Form going beyond function: andirons forged from train rails
Slogging about in a delicate drizzle at a swap meet in south Seattle, I feared that I had stumbled upon the legendary place where tube socks and car parts came to die. Wandering the sad wet drive-in parking lot where blue plastic tarps protected doubtful treasures, I speculated that no item offered for sale had any physical property that would preclude it from being unmarred and unaltered in a landfill several centuries from now—rain had no power with this inventory.
Those who frequent yard sales, swap meets and dubious estate sales, know there is no shame in driving hours only to leave in seconds; there’s always the chance of striking chachka gold. As I made a beeline for my pickup and the nearest espresso stand, a pair of curious objects caught my eye after catching my boot. Rusty and proud, the artful duo possessed a quiet dignity and simple elegance that belied the origins of their fanciful reincarnation; they were train rails cut and forged into andirons — hammered treble clefs for the working man.
For one ten dollar bill and a couple of short-lived arm curls, the andirons were mine. The walk to my truck made me a true believer that their inherent heft was well suited to bear the weight of a 20-ton locomotive. I brought them home to my urban cottage, a wood frame box too pragmatic for the pretensions of a craftsman hearth.

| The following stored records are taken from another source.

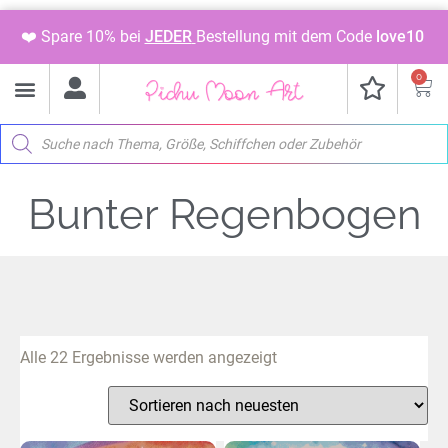
❤️ Spare 10% bei
JEDER
Bestellung mit dem Code
love10
0
Bunter Regenbogen
Alle 22 Ergebnisse werden angezeigt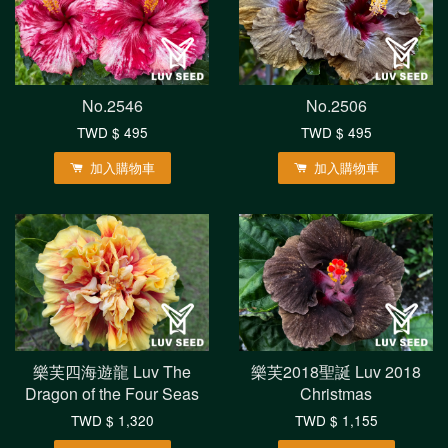
No.2546
No.2506
TWD $ 495
TWD $ 495
加入購物車
加入購物車
樂芙四海遊龍 Luv The
樂芙2018聖誕 Luv 2018
Dragon of the Four Seas
Christmas
TWD $ 1,320
TWD $ 1,155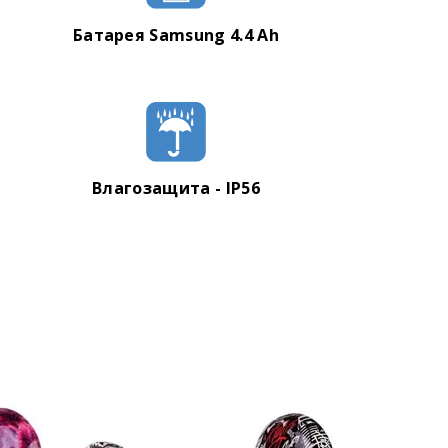
Батарея Samsung 4.4 Ah
Влагозащита - IP56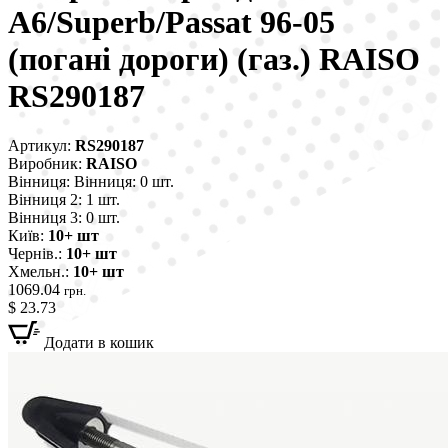
A6/Superb/Passat 96-05
(погані дороги) (газ.) RAISO
RS290187
Артикул:
RS290187
Виробник:
RAISO
Вінниця:
Вінниця: 0 шт.
Вінниця 2:
1 шт.
Вінниця 3:
0 шт.
Київ:
10+ шт
Чернів.:
10+ шт
Хмельн.:
10+ шт
1069.04
грн.
$ 23.73
Додати в кошик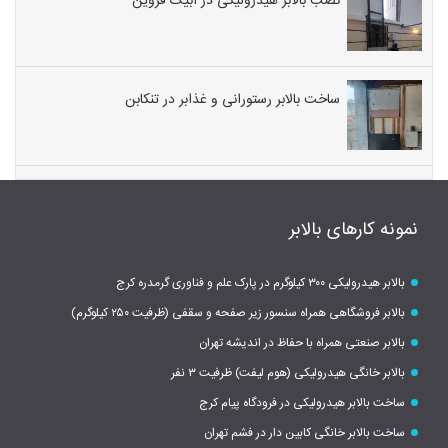
نصب بالابر هیدرولیکی در آبیک قزوین
ساخت بالابر رستورانی و غذابر در تنکابن
نمونه کارهای بالابر
بالابر هیدرولیکی ۳۰۰ کیلوگرم در پارک علم و فناوری گرمدره کرج
بالابر فروشگاهی همراه سنسور زیر صفحه و سقفی (ظرفیت ۲۵۰ کیلوگرم)
بالابر صنعتی همراه با حفاظ در اندیشه تهران
بالابر خانگی هیدرولیکی (هوم لیفت) ظرفیت ۳ نفر
ساخت بالابر هیدرولیکی در فرودگاه پیام کرج
ساخت بالابر خانگی کابین دار در فشم تهران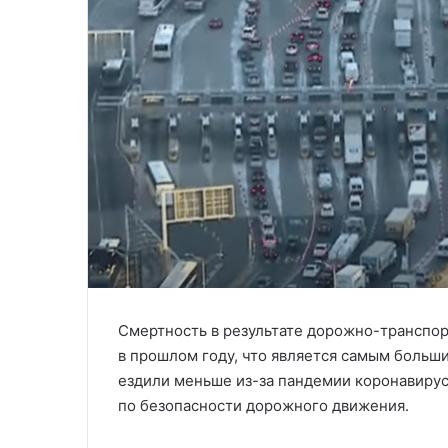
Смертность в результате дорожно-транспо
в прошлом году, что является самым больши
ездили меньше из-за пандемии коронавирус
по безопасности дорожного движения.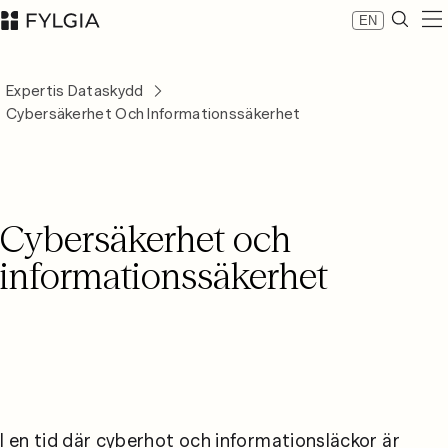
EN
Expertis
Expertis Dataskydd
Medarbetare
Cybersäkerhet Och Informationssäkerhet
Nyheter
Om Fylgia
Karriär
Hållbarhet
Cybersäkerhet och
Kontakta oss
LinkedIn
informationssäkerhet
Advokatfirman Fylgia KB
Besöksadress: Nybrogatan 11, Stockholm
Postadress: Box 55555, 102 04 Stockholm
inbox@fylgia.se
08 442 53 00
I en tid där cyberhot och informationsläckor är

An exposed brick wall marked the carbon trace of a stovepipe’s circle. These andirons would have to wait for a house outfitted with a fireplace. For weeks, before being tucked away under a window seat, they sat on my table, admired, adored and cherished as art forged in the everyday.

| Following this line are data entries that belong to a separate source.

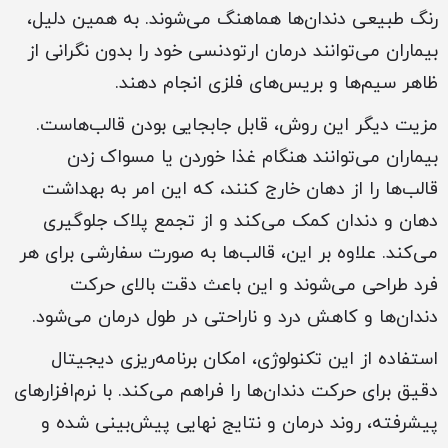
رنگ طبیعی دندان‌ها هماهنگ می‌شوند. به همین دلیل،
بیماران می‌توانند درمان ارتودنسی خود را بدون نگرانی از
ظاهر سیم‌ها و بریس‌های فلزی انجام دهند.
مزیت دیگر این روش، قابل جابجایی بودن قالب‌هاست.
بیماران می‌توانند هنگام غذا خوردن یا مسواک زدن
قالب‌ها را از دهان خارج کنند، که این امر به بهداشت
دهان و دندان کمک می‌کند و از تجمع پلاک جلوگیری
می‌کند. علاوه بر این، قالب‌ها به صورت سفارشی برای هر
فرد طراحی می‌شوند و این باعث دقت بالای حرکت
دندان‌ها و کاهش درد و ناراحتی در طول درمان می‌شود.
استفاده از این تکنولوژی، امکان برنامه‌ریزی دیجیتال
دقیق برای حرکت دندان‌ها را فراهم می‌کند. با نرم‌افزارهای
پیشرفته، روند درمان و نتایج نهایی پیش‌بینی شده و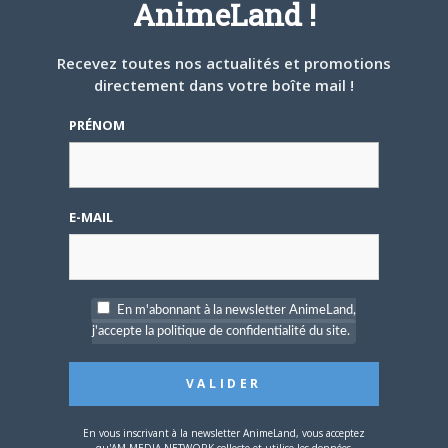
AnimeLand !
9
PARTICIPANTS
10
Recevez toutes nos actualités et promotions
MESSAGES
directement dans votre boîte mail !
PRÉNOM
c pour quand high school
kimengumi?
Créé par
Stefkun
Dernier message par
pingouin
—
il
y a 25 ans et 2 mois
E-MAIL
3
PARTICIPANTS
4
MESSAGES
En m'abonnant à la newsletter AnimeLand,
Aaahhh… le forum !
j'accepte la politique de confidentialité du site.
Créé par
iGREKKESS
Dernier message par
iGREKKESS
—
il y a 25 ans et 2 mois
0
PARTICIPANTS
En vous inscrivant à la newsletter AnimeLand, vous acceptez
1
MESSAGES
qu'AM MEDIA NETWORK collecte et utilise les données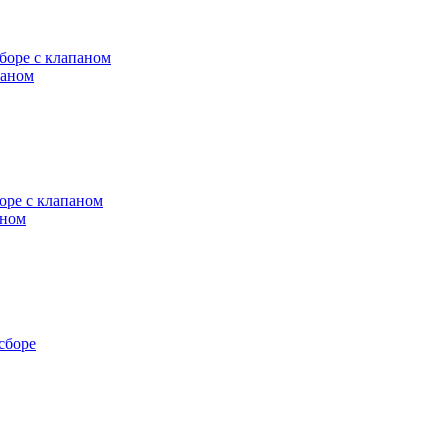
паном
аном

In an age where patience is measured in seconds and sound bites, I marvel at a forgotten era when scarcity, determination, skill and need could produce something so beautiful and yet so functional. What it would take to forge a solid train rail in to a swan neck keeper of the flame escapes me.
Close to twenty years later in a farmhouse blessed with two fireplaces and two bulldogs, the andirons have come to rest in a well-charred hearth–loved no less then the day I found them. When I build a fire, I often think of and thank the unknown hands and soul that fashioned a tool so fine and artful that it not only fulfilled its intended use by warming my house, but found additional favor in warming my heart.
Boz and Gracie, though avid art enthusiasts, have a greater appreciation for the andirons’ function.